Recycling Failures: Salvaging Exploration in RLVR via Fine-Grained Off-Policy Guidance

Reinforcement Learning from Verifiable Rewards (RLVR) has emerged as a powerful paradigm for enhancing the complex reasoning capabilities of Large Reasoning Models. However, standard outcome-based supervision suffers from a critical limitation that penalizes trajectories that are largely correct but fail due to several missteps as heavily as completely erroneous ones. This coarse feedback signal causes the model to discard valuable largely correct rollouts, leading to a degradation in rollout diversity that prematurely narrows the exploration space.
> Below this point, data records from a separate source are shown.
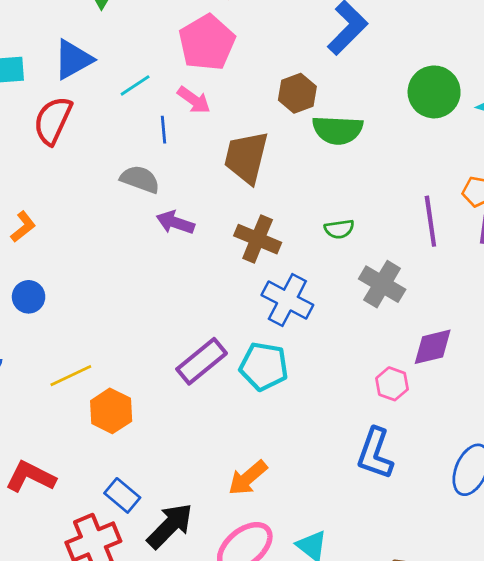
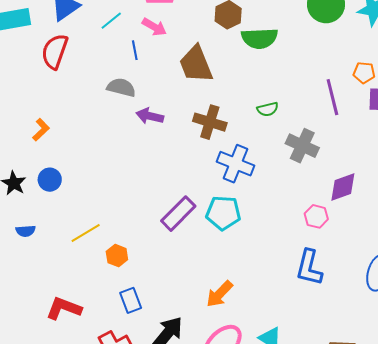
brown trapezoid: (246, 157) -> (196, 64), turned -30
orange hexagon: (111, 411) -> (117, 256), size x0.7
blue rectangle: (122, 495) -> (131, 300), moved, turned 35

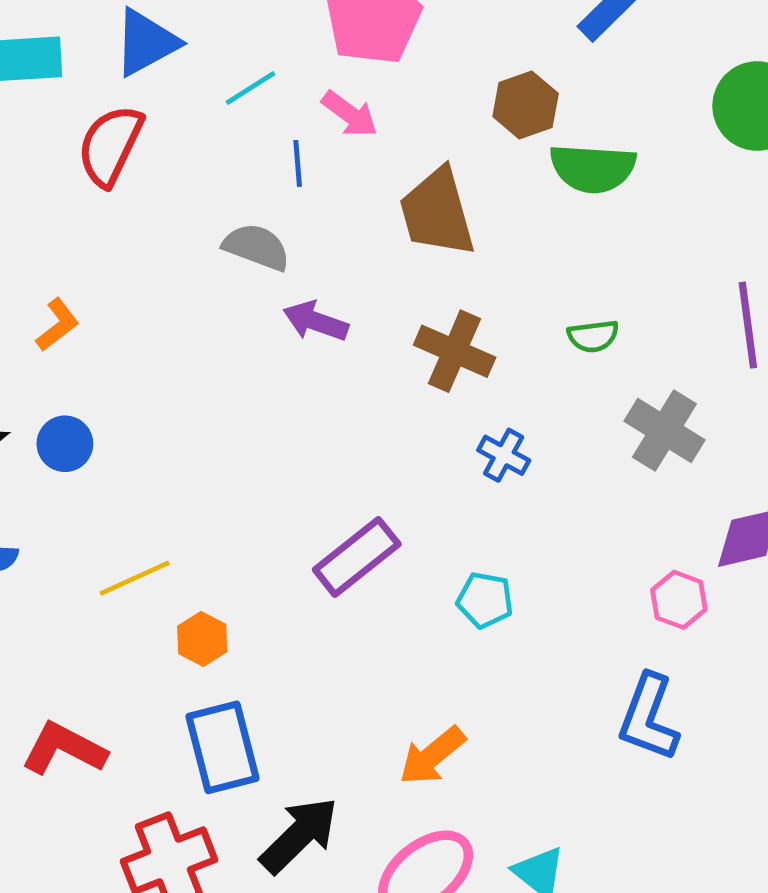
blue cross: (235, 164) -> (504, 455), size x0.6
cyan pentagon: (223, 213) -> (485, 600), moved, size x0.7
blue rectangle: (131, 300) -> (222, 747), size x1.5

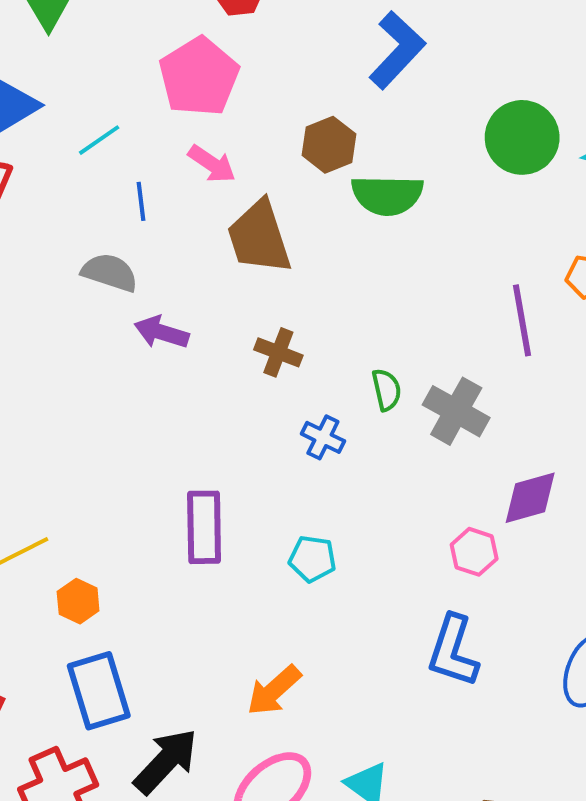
pink arrow: (350, 114) -> (212, 164), moved
green semicircle: (593, 336) -> (387, 390), moved, turned -93
brown cross: (455, 351) -> (278, 352), size x0.7
purple rectangle: (357, 557) -> (204, 527), turned -50

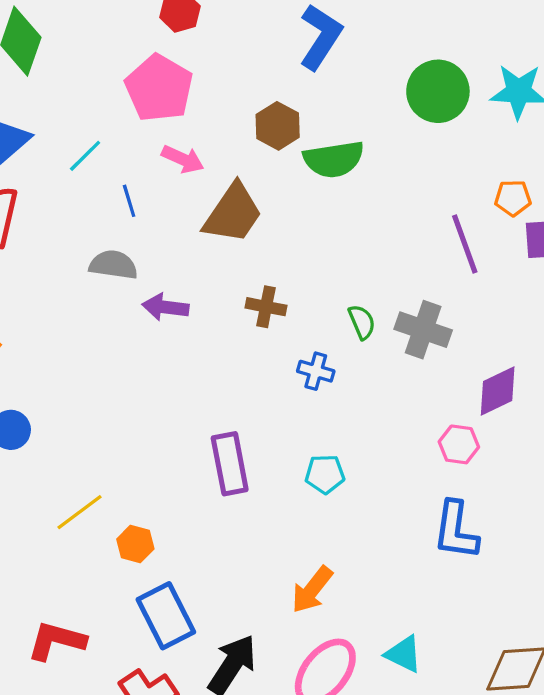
brown trapezoid: (259, 237) -> (233, 213), turned -118

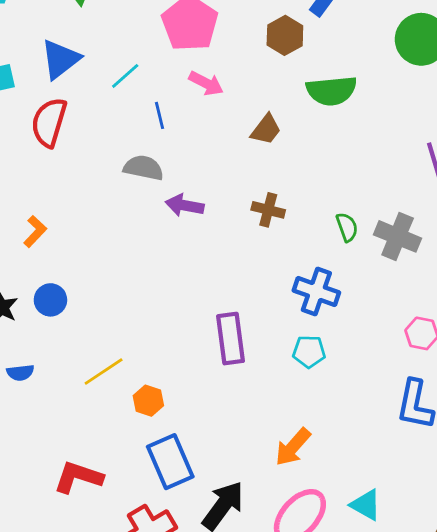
brown hexagon: (278, 126) -> (285, 35), moved
brown trapezoid: (233, 213) -> (266, 130), moved, size x0.6
blue cross: (316, 371) -> (316, 291), moved, size x1.5

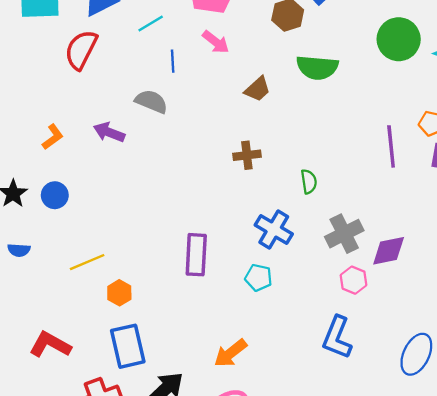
purple arrow: (185, 205) -> (109, 132), moved
brown cross: (268, 210) -> (247, 155), turned -32
gray cross: (398, 236) -> (344, 234), moved, turned 30

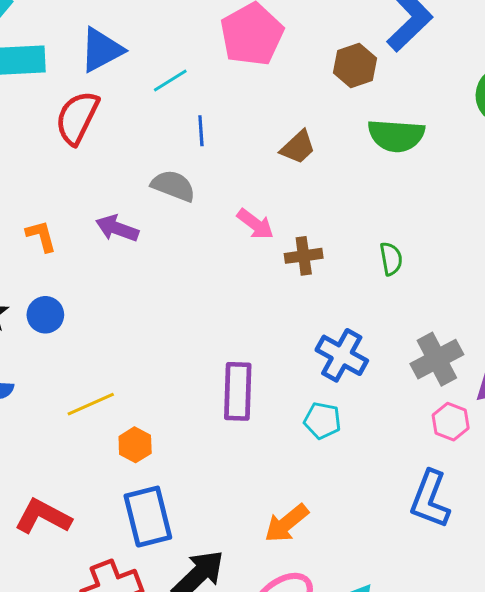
pink arrow: (216, 42) -> (255, 224), moved
brown trapezoid: (258, 89) -> (298, 147), moved
orange L-shape: (53, 137) -> (41, 236), turned -68
green semicircle: (309, 182) -> (391, 259), moved

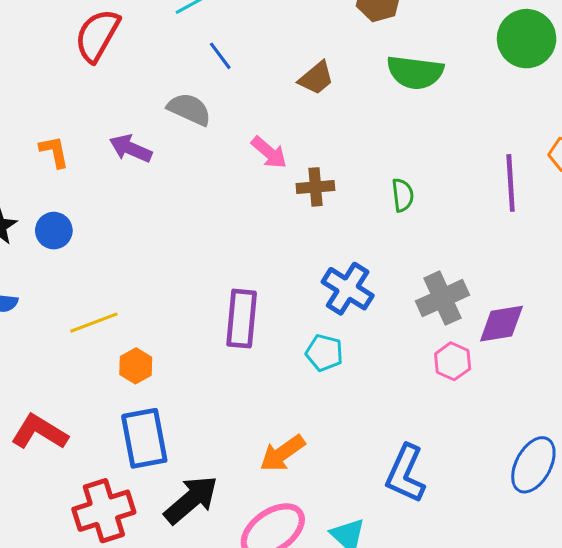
blue line: (201, 131) -> (220, 56), turned -36
blue L-shape: (430, 499) -> (406, 474), moved

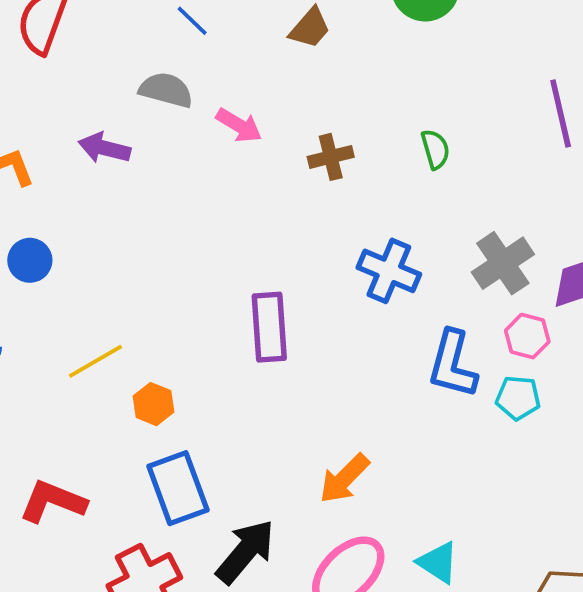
pink arrow: (269, 152) -> (239, 125), moved
cyan pentagon: (324, 353) -> (518, 398), moved
blue L-shape: (406, 474) -> (453, 364), moved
Process Reward Models have demonstrated efficacy in providing reliable step-wise verification for test-time scaling, naively integrating these signals into RLVR as dense rewards proves ineffective.Prior methods attempt to introduce off-policy guided whole-trajectory replacement that often outside the policy model's distribution, but still fail to utilize the largely correct rollouts generated by the model itself and thus do not effectively mitigate the narrowing of the exploration space. To address these issues, we propose SCOPE (Step-wise Correction for On-Policy Exploration), a novel framework that utilizes Process Reward Models to pinpoint the first erroneous step in suboptimal rollouts and applies fine-grained, step-wise off-policy rectification. By applying precise refinement on partially correct rollout, our method effectively salvages partially correct trajectories and increases diversity score by 13.5%, thereby sustaining a broad exploration space. Extensive experiments demonstrate that our approach establishes new state-of-the-art results, achieving an average accuracy of 46.6% on math reasoning and exhibiting robust generalization with 53.4% accuracy on out-of-distribution reasoning tasks.

翻译：基于可验证奖励的强化学习（RLVR）已成为增强大型推理模型复杂推理能力的强大范式。然而，标准基于结果的监督存在一个关键局限：它对那些大部分正确但因若干失误而失败的轨迹，与完全错误的轨迹施加同样严厉的惩罚。这种粗糙的反馈信号导致模型丢弃有价值的大部分正确的推演，造成推演多样性下降，从而过早地缩小了探索空间。过程奖励模型已证明能在测试时扩展中提供可靠的逐步验证，但将这些信号作为密集奖励简单集成到RLVR中被证明是无效的。先前的方法尝试引入离策略指导的整轨迹替换，但这些轨迹常超出策略模型的分布范围，且仍未能利用模型自身生成的大部分正确的推演，因此未能有效缓解探索空间的缩小。为解决这些问题，我们提出了SCOPE（面向策略探索的逐步校正），这是一个新颖的框架，它利用过程奖励模型精确定位次优推演中的首个错误步骤，并应用细粒度的、逐步的离策略修正。通过对部分正确的推演进行精确优化，我们的方法有效挽救了部分正确的轨迹，并将多样性分数提升了13.5%，从而维持了广阔的探索空间。大量实验表明，我们的方法确立了新的最先进结果，在数学推理上达到平均46.6%的准确率，并在分布外推理任务上表现出稳健的泛化能力，准确率达到53.4%。